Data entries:
○ ○ ○ ○

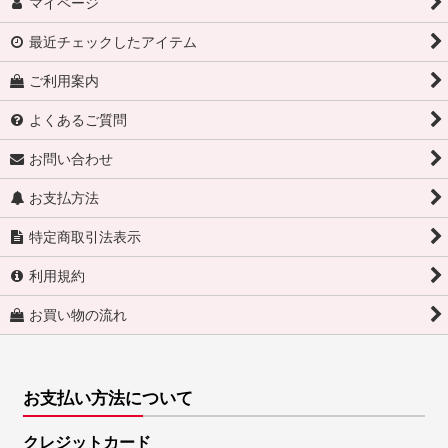
マイページ
最近チェックしたアイテム
ご利用案内
よくあるご質問
お問い合わせ
お支払方法
特定商取引法表示
利用規約
お買い物の流れ
お支払い方法について
クレジットカード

○ ○ ○ ○

**What you are asked to do**
Give back, unchanged, the line containing "最近チェックしたアイテム" and each line that comes after it in the entries above, ending with the last.

**Solution to this task**
最近チェックしたアイテム
ご利用案内
よくあるご質問
お問い合わせ
お支払方法
特定商取引法表示
利用規約
お買い物の流れ
お支払い方法について
クレジットカード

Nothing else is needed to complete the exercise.